WHAT TO WORK ON
Among the entries, find the lines with the string "中银资管" and report them.

[Stored dataset items]
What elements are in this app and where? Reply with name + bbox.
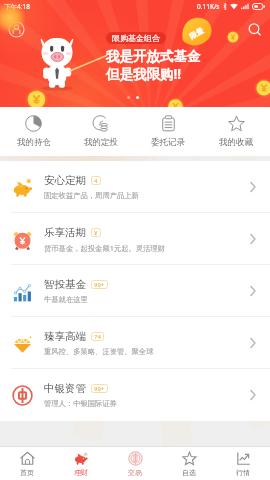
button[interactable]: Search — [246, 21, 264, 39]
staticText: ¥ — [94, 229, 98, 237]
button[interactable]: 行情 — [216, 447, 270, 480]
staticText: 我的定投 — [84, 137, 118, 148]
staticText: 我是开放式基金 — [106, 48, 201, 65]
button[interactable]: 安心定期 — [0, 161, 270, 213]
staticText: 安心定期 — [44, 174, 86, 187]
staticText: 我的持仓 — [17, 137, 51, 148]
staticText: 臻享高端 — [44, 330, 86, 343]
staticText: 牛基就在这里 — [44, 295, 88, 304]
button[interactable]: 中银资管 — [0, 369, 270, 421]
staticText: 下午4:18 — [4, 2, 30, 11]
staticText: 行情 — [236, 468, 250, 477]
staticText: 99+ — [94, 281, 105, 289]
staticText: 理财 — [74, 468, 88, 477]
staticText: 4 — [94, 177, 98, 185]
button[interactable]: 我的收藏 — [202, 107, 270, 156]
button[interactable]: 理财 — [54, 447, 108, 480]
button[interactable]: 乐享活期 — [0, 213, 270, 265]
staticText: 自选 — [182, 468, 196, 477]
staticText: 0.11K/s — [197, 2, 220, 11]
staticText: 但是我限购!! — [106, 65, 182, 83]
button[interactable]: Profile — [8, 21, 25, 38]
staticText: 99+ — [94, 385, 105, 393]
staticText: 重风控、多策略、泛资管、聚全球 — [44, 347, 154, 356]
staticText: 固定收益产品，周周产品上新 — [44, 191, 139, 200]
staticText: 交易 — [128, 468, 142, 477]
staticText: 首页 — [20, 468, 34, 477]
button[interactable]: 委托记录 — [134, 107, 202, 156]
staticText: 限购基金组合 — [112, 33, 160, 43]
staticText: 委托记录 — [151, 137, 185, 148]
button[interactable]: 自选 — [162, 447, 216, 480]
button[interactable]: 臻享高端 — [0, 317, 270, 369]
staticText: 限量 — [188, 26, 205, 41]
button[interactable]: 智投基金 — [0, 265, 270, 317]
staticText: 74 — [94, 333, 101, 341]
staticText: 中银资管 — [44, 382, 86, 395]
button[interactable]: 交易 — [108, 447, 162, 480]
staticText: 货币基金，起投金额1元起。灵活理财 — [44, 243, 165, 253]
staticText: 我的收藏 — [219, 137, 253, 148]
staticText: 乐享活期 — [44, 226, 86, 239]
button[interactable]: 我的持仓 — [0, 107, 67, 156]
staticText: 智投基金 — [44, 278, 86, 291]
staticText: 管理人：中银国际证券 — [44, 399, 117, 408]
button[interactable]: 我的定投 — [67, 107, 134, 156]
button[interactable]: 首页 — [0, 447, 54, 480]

OUTPUT FOR THIS EXERCISE
button[interactable]: 中银资管 — [0, 369, 270, 421]
staticText: 中银资管 — [44, 382, 86, 395]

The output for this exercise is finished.